++++ DATA SHOWN ++++
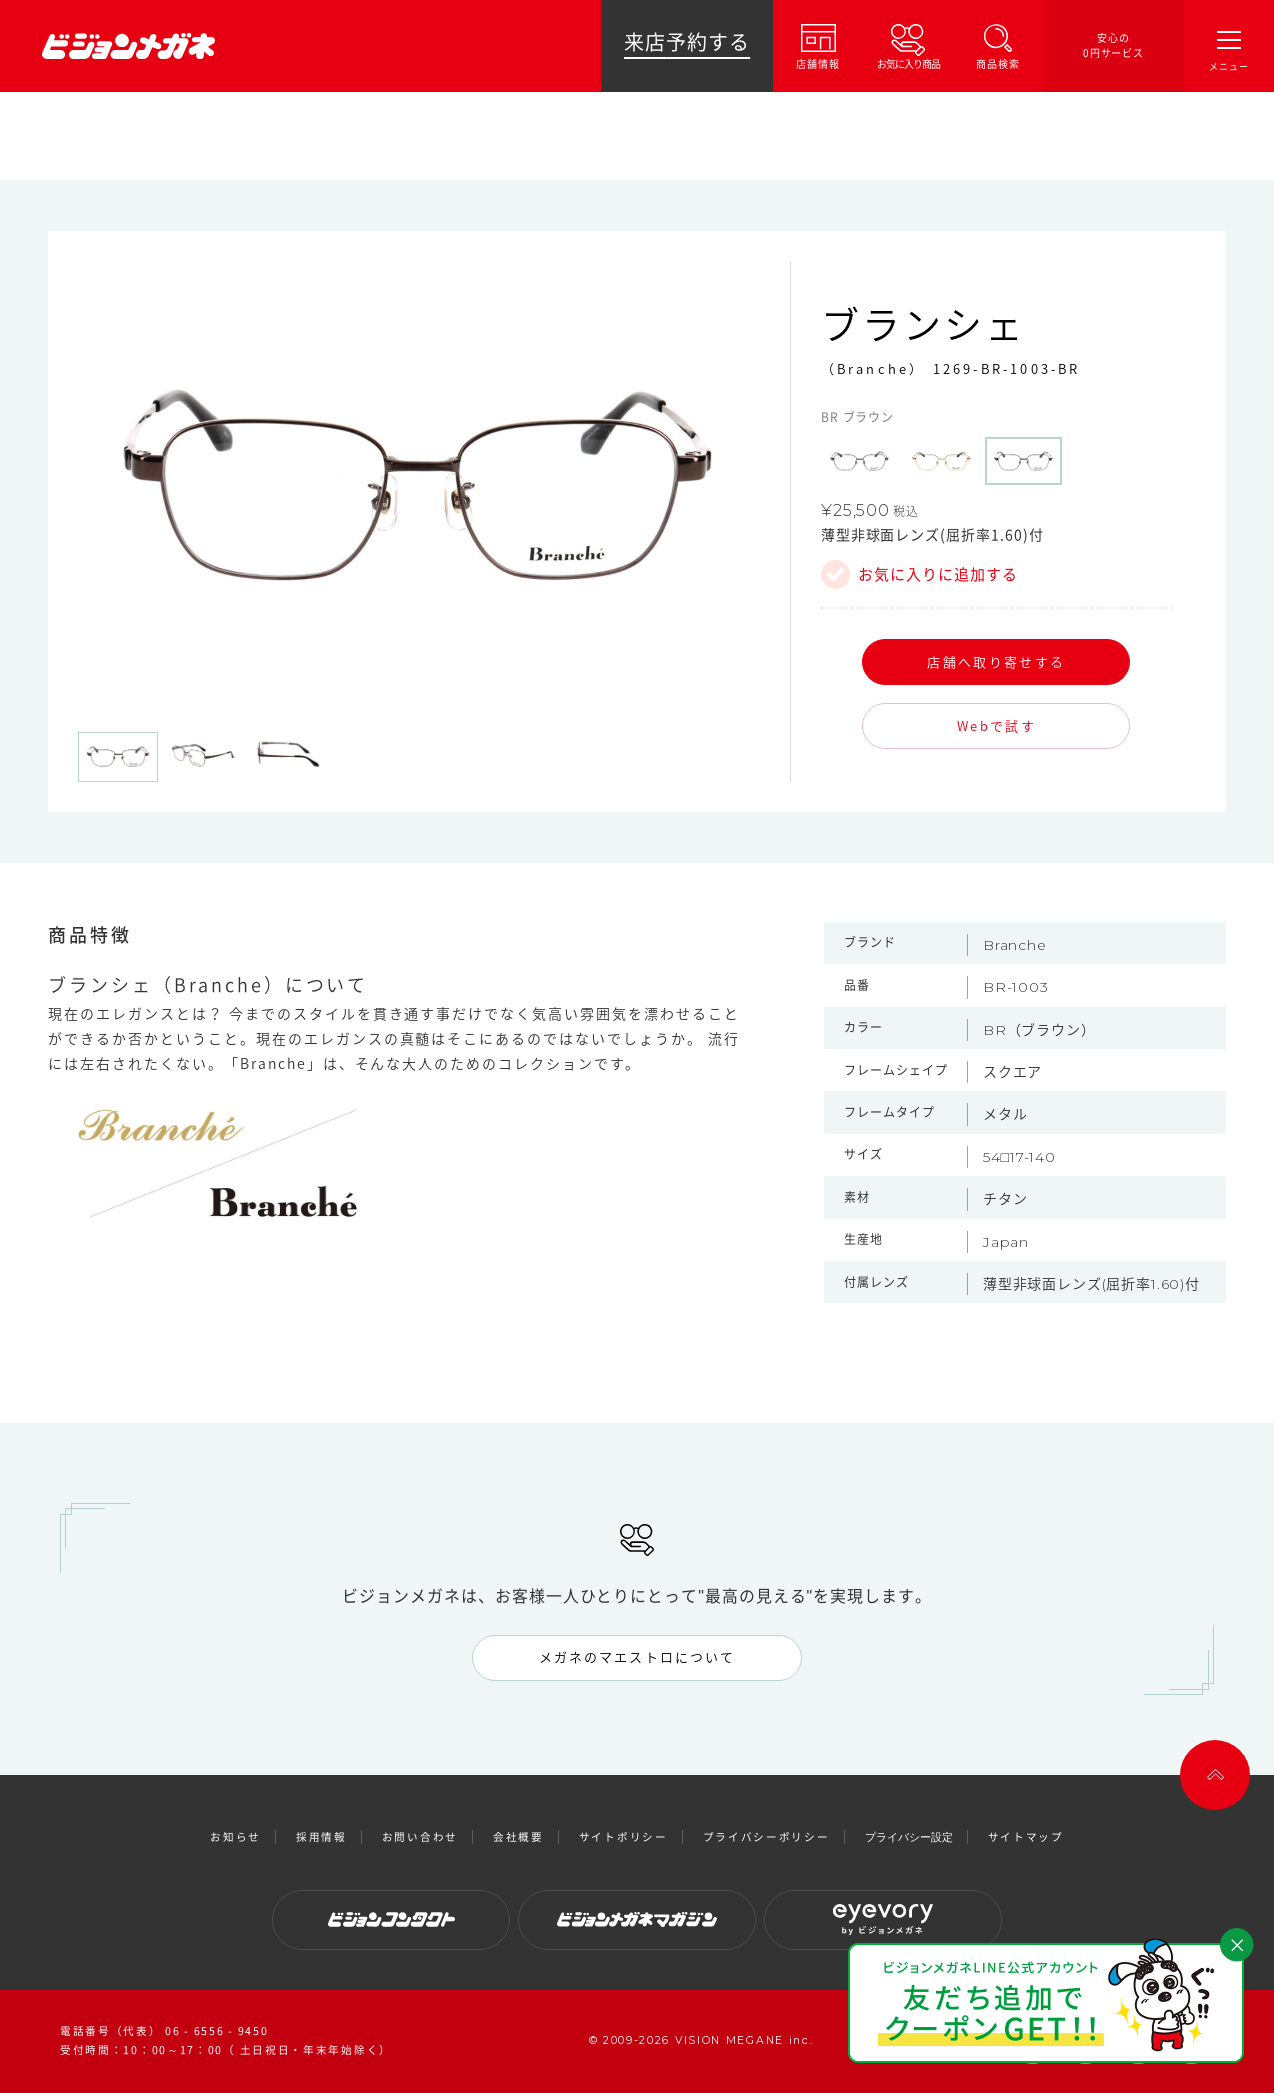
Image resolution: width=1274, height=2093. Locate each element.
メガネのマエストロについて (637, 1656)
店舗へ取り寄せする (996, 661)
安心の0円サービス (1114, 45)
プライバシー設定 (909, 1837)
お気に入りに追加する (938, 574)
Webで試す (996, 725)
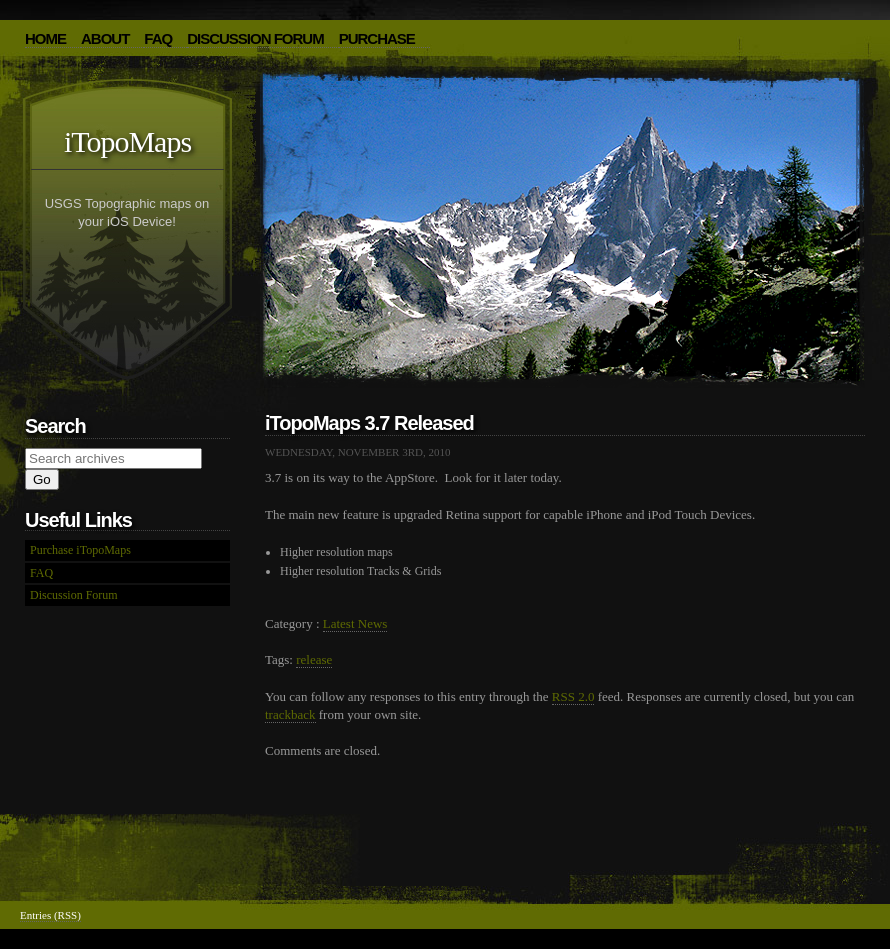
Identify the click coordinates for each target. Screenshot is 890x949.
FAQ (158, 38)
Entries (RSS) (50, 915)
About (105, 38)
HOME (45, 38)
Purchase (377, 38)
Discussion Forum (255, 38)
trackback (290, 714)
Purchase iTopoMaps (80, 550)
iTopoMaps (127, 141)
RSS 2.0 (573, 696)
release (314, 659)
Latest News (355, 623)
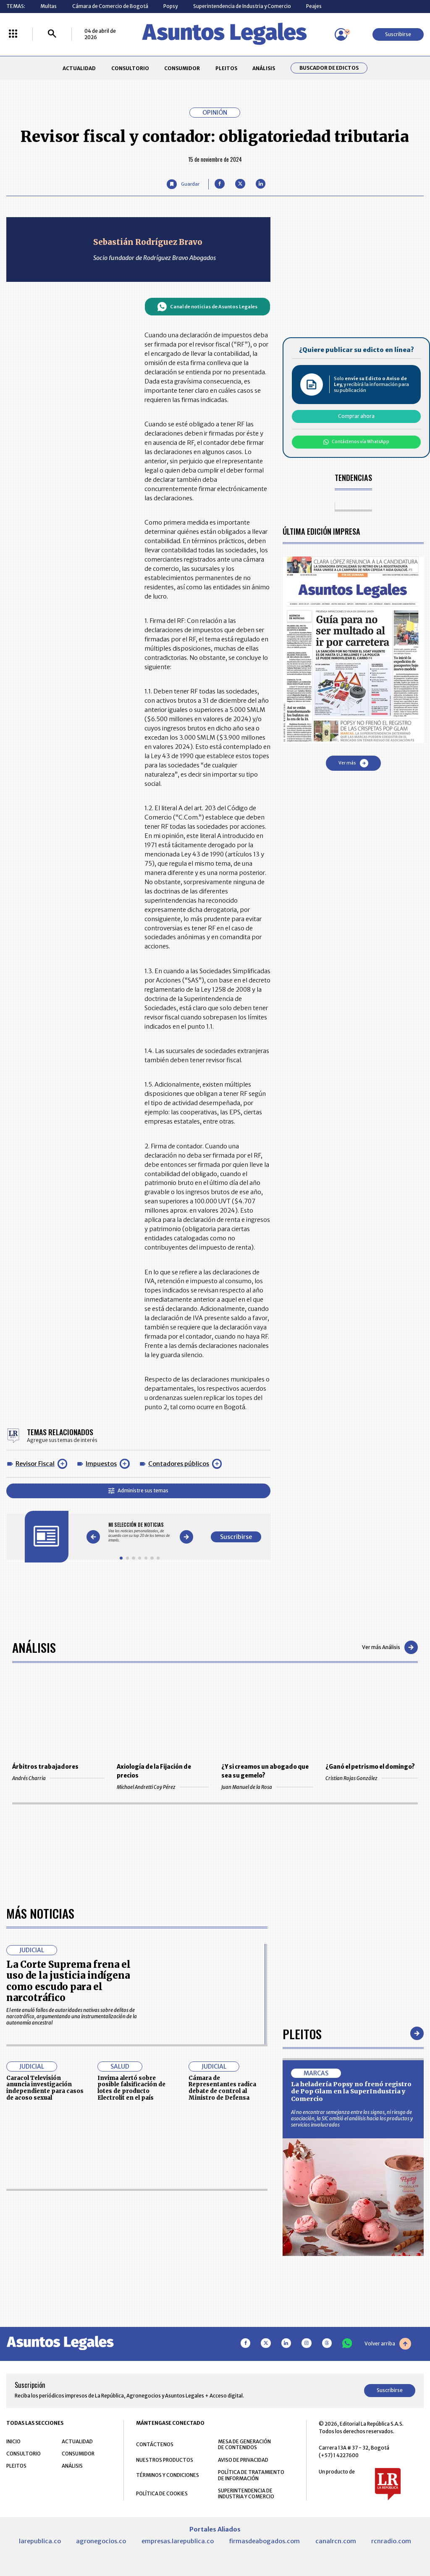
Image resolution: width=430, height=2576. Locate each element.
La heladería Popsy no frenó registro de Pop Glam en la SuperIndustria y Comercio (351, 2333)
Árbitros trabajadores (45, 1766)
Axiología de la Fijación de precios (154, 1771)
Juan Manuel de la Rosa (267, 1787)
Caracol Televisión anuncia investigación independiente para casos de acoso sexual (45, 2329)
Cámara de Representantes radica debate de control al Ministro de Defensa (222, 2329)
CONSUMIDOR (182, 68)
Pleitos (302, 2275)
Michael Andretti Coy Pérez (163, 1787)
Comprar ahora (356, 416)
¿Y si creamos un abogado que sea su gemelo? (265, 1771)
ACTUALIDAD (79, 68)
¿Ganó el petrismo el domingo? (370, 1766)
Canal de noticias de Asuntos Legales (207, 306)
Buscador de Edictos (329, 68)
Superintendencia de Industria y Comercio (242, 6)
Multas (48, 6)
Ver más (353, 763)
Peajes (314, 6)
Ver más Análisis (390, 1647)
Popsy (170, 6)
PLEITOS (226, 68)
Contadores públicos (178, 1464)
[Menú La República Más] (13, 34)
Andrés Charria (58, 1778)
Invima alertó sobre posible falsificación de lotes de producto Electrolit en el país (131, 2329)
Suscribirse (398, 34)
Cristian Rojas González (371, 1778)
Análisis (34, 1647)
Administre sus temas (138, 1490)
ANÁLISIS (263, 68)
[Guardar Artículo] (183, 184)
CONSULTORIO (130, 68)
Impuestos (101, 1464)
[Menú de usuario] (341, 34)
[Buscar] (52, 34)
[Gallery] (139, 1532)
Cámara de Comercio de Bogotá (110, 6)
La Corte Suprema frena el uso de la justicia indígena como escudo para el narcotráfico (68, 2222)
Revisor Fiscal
++++
→ WHAT TO PRODUCE
Would you please return all lines of the data that include the word "Locate"?

→ EXERCISE RESULT
Image resolution: width=1274, height=2093. Locate each element.
Image resolution: width=430, height=2576. Locate each element.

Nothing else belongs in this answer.